[Dataset entries]
*** Begin section ***

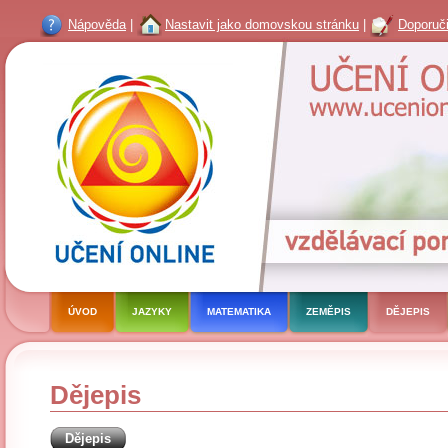
Nápověda
|
Nastavit jako domovskou stránku
|
Doporuči
ÚVOD
JAZYKY
MATEMATIKA
ZEMĚPIS
DĚJEPIS
Dějepis
Dějepis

*** End section ***

What to do
Repeat the records in full, exactly as they appear, but with the pictures removed.

Task response
Nápověda
|
Nastavit jako domovskou stránku
|
Doporuči
ÚVOD
JAZYKY
MATEMATIKA
ZEMĚPIS
DĚJEPIS
Dějepis
Dějepis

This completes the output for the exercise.